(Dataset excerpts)
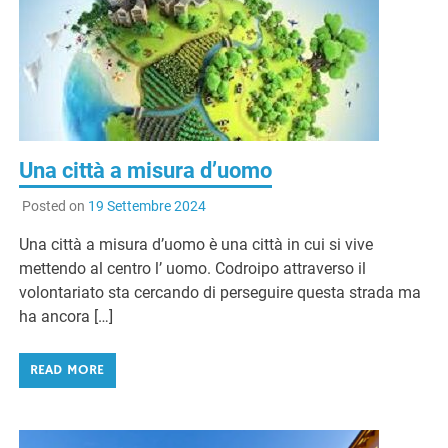
Una città a misura d’uomo
Posted on
19 Settembre 2024
Una città a misura d’uomo è una città in cui si vive
mettendo al centro l’ uomo. Codroipo attraverso il
volontariato sta cercando di perseguire questa strada ma
ha ancora […]
READ MORE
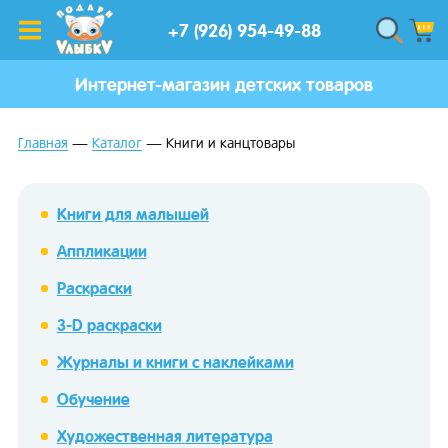
+7 (926) 954-49-88
Интернет-магазин детских товаров
Главная
Каталог
Книги и канцтовары
Книги для малышей
Аппликации
Раскраски
3-D раскраски
Журналы и книги с наклейками
Обучение
Художественная литература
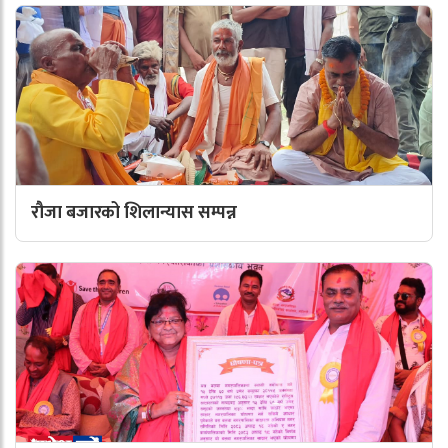
रौजा बजारको शिलान्यास सम्पन्न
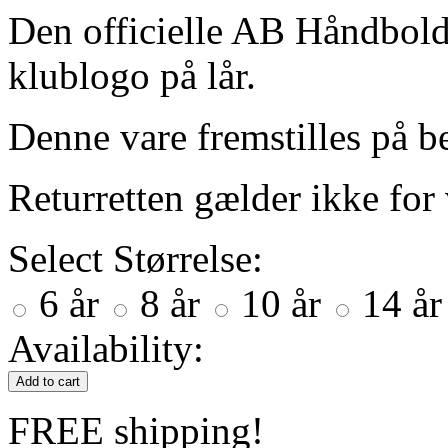
Den officielle AB Håndbol
klublogo på lår.
Denne vare fremstilles på be
Returretten gælder ikke for v
Select
Størrelse:
6 år
8 år
10 år
14 år
Availability:
Add to cart
FREE shipping!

## Your assignment
In your copy, restate the data above word for word but leave out any picture.

## Result for this exercise
Una città a misura d’uomo
Posted on
19 Settembre 2024
Una città a misura d’uomo è una città in cui si vive
mettendo al centro l’ uomo. Codroipo attraverso il
volontariato sta cercando di perseguire questa strada ma
ha ancora […]
READ MORE
+7 (926) 954-49-88
Интернет-магазин детских товаров
Главная
Каталог
Книги и канцтовары
Книги для малышей
Аппликации
Раскраски
3-D раскраски
Журналы и книги с наклейками
Обучение
Художественная литература
रौजा बजारको शिलान्यास सम्पन्न
Den officielle AB Håndbol
klublogo på lår.
Denne vare fremstilles på be
Returretten gælder ikke for v
Select
Størrelse:
6 år
8 år
10 år
14 år
Availability:
Add to cart
FREE shipping!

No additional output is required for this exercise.